Un phénomène irremplaçable
«Il représentait un cas particulier dans le monde de la comédie et fut un acteur extraordinaire qui comprend rapidement le texte et ses dimensions et étudie en profondeur le personnage qu'il interprète. J'ai vraiment beaucoup profité de sa prestation et de ses conseils», s'est-elle exprimée. L'expérience de Sirat à la télévision a été aussi couronnée de succès dans l'oeuvre «Chaib El Khedim» du réalisateur Zakaria qui traitait, dans un style humoristique et instructive, un phénomène de société. Il trouva alors que l'image a plus d'impact que toute autre expression artistique, surtout qu' il n'avait rien d'artificiel, a estimé le critique cinématographique Aissa Ras El Ma. «L'artiste défunt utilisait le silence artistique dans certaines séquences télévisuelles et cinématographiques. En interprétant un rôle, il se taisait plus qu'il parlait et refusait le scénario où il y avait trop de dialogue le considérant comme du remplissage et supprimait beaucoup dans le dialogue, ce qui lui a valu de voler la vedette dans plusieurs oeuvres», a ajouté le même critique. Sirat Boumediene a joué dans d'autres oeuvres cinématographiques dont «Les cendres» de Abdelkrim Baba Aissa, «Hassan Niya» de Ghaouti Bendeddouche et «L'image» de Hadj Rahim, dernière oeuvre de l'acteur qui a gagné l'admiration du public.
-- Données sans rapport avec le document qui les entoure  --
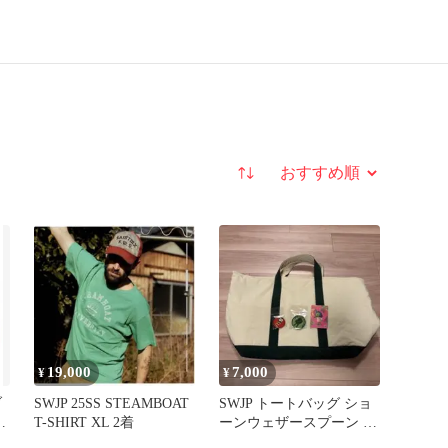
並び替え
19,000
7,000
¥
¥
ブ
SWJP 25SS STEAMBOAT
SWJP トートバッグ ショ
T-SHIRT XL 2着
ーンウェザースプーン グ
リーン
A noter que l'Association Culturelle «El Amel» d'Oran organise, depuis fin juillet dernier, un mois en l'honneur du regretté grand homme de théâtre, Sirat Boumediene. Cette initiative propose au public des représentations du genre «Stand up» chaque samedi à Oran au «Théâtre de Poche» relevant de cette association. Cette manifestation, qui s' est étalé jusqu'à ce 20 août sous le slogan «Sirat Boumediene est de retour ce mois-ci», constitue une occasion de découvrir de nouveaux talents pour enrichir le mouvement théâtral à Oran sur les pas des géants du théâtre algérien, a souligné le président d'association, le dramaturge Mohamed Mihoubi.